With all the buzz around Google's China portal ("new filters make the Web whiter and brighter than ever!"), the debate over what Net companies do to get along with the Chinese government turned overtly political. A Congressional hearing took up the issue, with of course no power whatsoever to do anything about it, and the four invited companies declined to attend. Politicians had their day anyway. Selected sentiments from the AP:
- Rep. Tom Lantos, D-Calif., co-chairman of the Congressional Human Rights Caucus, said, Lantos, top Democrat on the House International Relations Committee, said: "These massively successful high-tech companies, which couldn't bring themselves to send representatives to this meeting today, should be ashamed. They caved in to Beijing for the sake of profits."
- Rep. Tim Ryan, D-Ohio, said American companies will continue to expand in the Chinese market, "but they should not let profits take precedence over traditional democratic values such as freedom of speech."
While attendance at Wednesday's briefing was not mandatory, companies could be compelled with subpoenas to attend a Feb. 15 hearing on the issue, said Rep.
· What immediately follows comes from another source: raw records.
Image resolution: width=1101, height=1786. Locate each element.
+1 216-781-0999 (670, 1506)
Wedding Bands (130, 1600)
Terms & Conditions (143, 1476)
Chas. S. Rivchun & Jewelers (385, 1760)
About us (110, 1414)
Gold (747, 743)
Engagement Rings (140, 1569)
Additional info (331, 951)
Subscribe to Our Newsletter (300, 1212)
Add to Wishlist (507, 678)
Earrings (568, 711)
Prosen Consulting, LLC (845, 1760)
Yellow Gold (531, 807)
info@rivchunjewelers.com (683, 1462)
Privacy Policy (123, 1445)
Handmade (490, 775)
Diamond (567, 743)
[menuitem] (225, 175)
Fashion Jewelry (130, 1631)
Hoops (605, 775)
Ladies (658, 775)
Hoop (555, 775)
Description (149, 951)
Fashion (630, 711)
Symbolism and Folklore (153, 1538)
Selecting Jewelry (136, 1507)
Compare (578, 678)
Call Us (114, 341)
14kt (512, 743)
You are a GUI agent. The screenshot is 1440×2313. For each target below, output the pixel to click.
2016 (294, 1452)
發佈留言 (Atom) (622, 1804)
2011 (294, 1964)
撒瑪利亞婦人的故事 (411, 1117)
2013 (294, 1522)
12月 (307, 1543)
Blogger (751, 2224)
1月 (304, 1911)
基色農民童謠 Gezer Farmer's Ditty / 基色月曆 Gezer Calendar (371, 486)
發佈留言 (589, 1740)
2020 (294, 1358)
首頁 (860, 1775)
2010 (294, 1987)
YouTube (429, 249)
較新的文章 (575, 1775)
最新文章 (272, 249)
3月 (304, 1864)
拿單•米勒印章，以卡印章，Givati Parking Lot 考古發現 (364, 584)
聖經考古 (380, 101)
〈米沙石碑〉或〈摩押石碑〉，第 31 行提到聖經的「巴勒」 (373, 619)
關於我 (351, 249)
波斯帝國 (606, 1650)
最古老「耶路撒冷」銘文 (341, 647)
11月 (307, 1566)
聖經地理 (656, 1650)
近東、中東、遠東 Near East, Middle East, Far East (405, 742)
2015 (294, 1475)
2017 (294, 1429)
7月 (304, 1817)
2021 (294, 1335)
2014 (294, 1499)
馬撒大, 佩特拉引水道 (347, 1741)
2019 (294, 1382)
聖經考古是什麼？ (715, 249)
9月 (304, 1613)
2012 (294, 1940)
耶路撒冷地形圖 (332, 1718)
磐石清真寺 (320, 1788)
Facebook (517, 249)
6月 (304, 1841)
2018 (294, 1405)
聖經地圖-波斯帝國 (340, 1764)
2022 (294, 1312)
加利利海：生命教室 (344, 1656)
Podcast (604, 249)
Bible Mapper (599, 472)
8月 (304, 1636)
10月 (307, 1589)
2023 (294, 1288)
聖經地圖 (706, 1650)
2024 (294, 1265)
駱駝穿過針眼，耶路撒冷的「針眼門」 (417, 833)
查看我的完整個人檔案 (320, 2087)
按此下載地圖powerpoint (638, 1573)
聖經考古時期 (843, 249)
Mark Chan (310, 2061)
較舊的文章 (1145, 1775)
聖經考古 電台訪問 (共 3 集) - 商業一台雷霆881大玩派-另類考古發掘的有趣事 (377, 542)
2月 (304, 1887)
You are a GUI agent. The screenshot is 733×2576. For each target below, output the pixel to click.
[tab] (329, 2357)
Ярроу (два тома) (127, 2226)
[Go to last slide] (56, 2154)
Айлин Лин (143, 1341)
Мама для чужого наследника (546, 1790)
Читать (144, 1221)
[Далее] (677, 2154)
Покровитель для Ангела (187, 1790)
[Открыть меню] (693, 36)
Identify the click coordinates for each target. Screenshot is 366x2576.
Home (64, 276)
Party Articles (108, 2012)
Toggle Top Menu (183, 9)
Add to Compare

Chris Smith, R-N.J., chairman of the House International Relations subcommittee on global human rights.
In an interview, the lawmaker criticized U.S. Internet companies, saying they were helping China arrest and torture activists and screen information from its citizens.
"This is not benign or neutral," Smith said of companies acceding to China's demands. "They have an obligation not to be promoting dictatorship."